County woods fire largest of the year
GORE — A 32-acre woods fire that spread Sunday from a Friday night burn pile is the biggest this year, according to officials.
“The fire was traveling extremely fast, it pretty much did what it wanted to for a couple of hours,” said Gerald Crowell, area forester with the U.S. Department of Forestry for Frederick and Clarke counties.
Of course it didn’t help that it was about 78 degrees outside with winds exceeding 20 mph and low humidity at about 3:45 p.m. when the call came in for a fire at 775 Pack Horse Road in Frederick County.
Crowell said Monday morning that it took about three hours to get the blaze under control and that a forestry crew stayed at the scene all night to keep an eye on things.
He said the fire destroyed about 32 acres of woods, an abandoned house trailer and an outbuilding next to it. Later in the day, it rekindled and spread another three-quarters of an acre.
“That’s the biggest one we’ve had this year,” Crowell said, adding that most woods fires are about five or six acres and can be put out fairly quickly.
Seventeen fire crews from Frederick and Clarke counties and West Virginia responded to Sunday’s fire. Crowell said extinguishing the blaze took about 70 to 75 firefighters and 500 man-hours — a conservative guess, he added.
“The volunteers in this area are simply amazing,” he continued, talking up the men and women who worked the fire.
Crews used a bulldozer to create a break around the large blaze to stop it from spreading.
He said they started from behind a residence, went up to the top of a ridge and around Smoky Shire Lane.
Crowell said this year has been an anomaly for the fire season. There have been 25 fires reported in Frederick County and three or four in Clarke — which is about half the usual number.
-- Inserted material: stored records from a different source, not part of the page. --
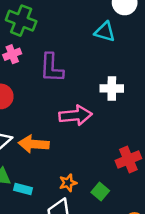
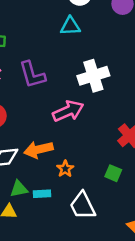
white cross: (112, 88) -> (93, 76), size x1.4
orange star: (68, 183) -> (65, 169), moved

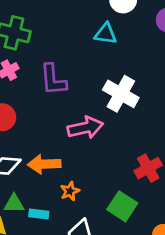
white cross: (93, 76) -> (121, 94), turned 36
green square: (113, 173) -> (122, 206), size x1.5

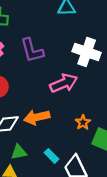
orange star: (70, 191) -> (83, 122), moved
cyan rectangle: (39, 214) -> (52, 156), moved, turned 48

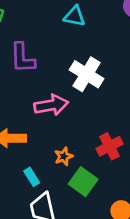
cyan rectangle: (52, 156) -> (32, 177), moved

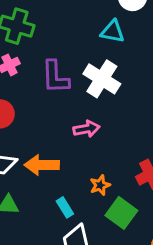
white cross: (87, 74) -> (102, 79), moved
pink arrow: (51, 105) -> (87, 129), size x0.7

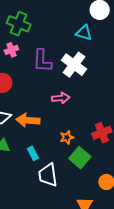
cyan rectangle: (65, 207) -> (33, 153), moved

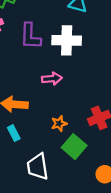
white cross: (74, 65) -> (67, 40), turned -35
cyan rectangle: (33, 153) -> (14, 133), moved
He described fire season as typically beginning in January and running through about April 30, and said the area typically sees about 50 to 60 wildfires.
Feb. 15 through April 30 is the most dangerous time of year to burn, Crowell added, saying that controlled burns are the No. 1 cause for wildfires in Virginia.
Hence the 4 p.m. burn law, which only allows controlled burns in the area from 4 p.m. to midnight during those months.
“Even when you burn after 4 p.m., it could be legal, but it might not be safe,” Crowell warned.
A controlled burn Friday night on Pack Horse Road is what started Sunday’s woods fire.
Crowell said the person who started the fire thought it was out, but it rekindled Sunday without his knowledge. He tried to put it out, but it was too fast-moving and he ended up having to call 911.
Crowell warned residents to keep an eye on their burn piles and to be aware of the weather conditions.
He said even when it rains or snows, woods and fields dry out very quickly.
“If it’s hot and extremely windy, go check the [controlled] burn area,” Crowell advised.